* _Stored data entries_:
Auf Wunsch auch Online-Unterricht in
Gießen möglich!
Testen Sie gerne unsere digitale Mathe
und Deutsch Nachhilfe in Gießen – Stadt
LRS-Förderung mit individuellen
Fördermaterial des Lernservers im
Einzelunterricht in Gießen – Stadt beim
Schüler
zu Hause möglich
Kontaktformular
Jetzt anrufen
...
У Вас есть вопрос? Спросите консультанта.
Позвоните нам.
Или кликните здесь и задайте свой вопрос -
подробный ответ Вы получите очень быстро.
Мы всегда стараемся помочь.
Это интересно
* * *
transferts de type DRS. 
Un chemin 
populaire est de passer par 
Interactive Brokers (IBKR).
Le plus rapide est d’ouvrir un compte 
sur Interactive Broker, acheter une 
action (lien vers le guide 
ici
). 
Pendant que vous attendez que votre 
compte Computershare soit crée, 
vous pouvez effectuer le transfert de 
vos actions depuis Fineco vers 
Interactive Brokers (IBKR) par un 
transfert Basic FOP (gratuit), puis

* _WHAT NEEDS TO BE DONE_:
Report every line of the records that contains the word "Stadt".

* _OUTPUT OF THE TASK_:
und Deutsch Nachhilfe in Gießen – Stadt
Einzelunterricht in Gießen – Stadt beim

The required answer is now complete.